What you have to do ::
Scan the entries below. Return every line that includes "herencia".

[[ Data listing, beginning ]]

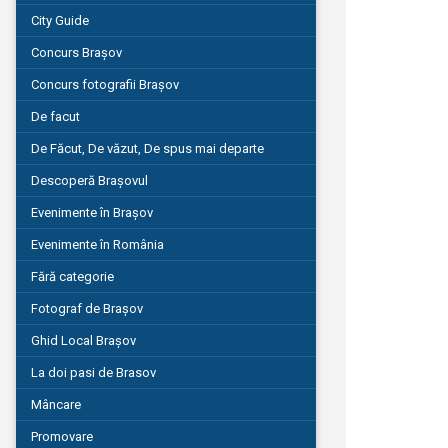
City Guide
Concurs Brașov
Concurs fotografii Brașov
De facut
De Făcut, De văzut, De spus mai departe
Descoperă Brașovul
Evenimente în Brașov
Evenimente în România
Fără categorie
Fotograf de Brașov
Ghid Local Brașov
La doi pasi de Brasov
Mâncare
Promovare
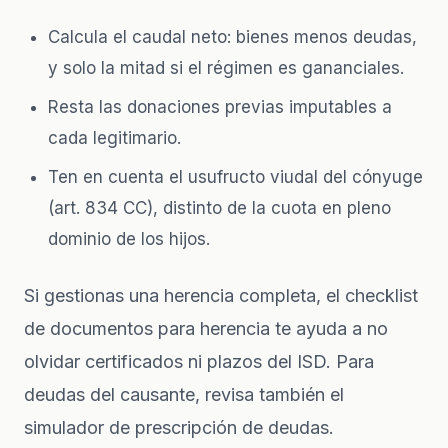
Calcula el caudal neto: bienes menos deudas,
y solo la mitad si el régimen es gananciales.
Resta las donaciones previas imputables a
cada legitimario.
Ten en cuenta el usufructo viudal del cónyuge
(art. 834 CC), distinto de la cuota en pleno
dominio de los hijos.
Si gestionas una herencia completa, el
checklist
de documentos para herencia
te ayuda a no
olvidar certificados ni plazos del ISD. Para
deudas del causante, revisa también el
simulador de prescripción de deudas
.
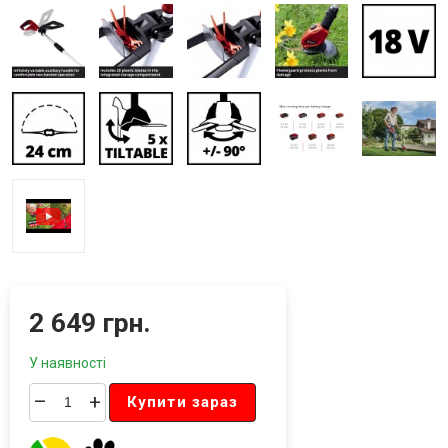
2 649 грн.
У наявності
–
+
Купити зараз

[[ Data listing, end ]]

Output for this task ::
Si gestionas una herencia completa, el
de documentos para herencia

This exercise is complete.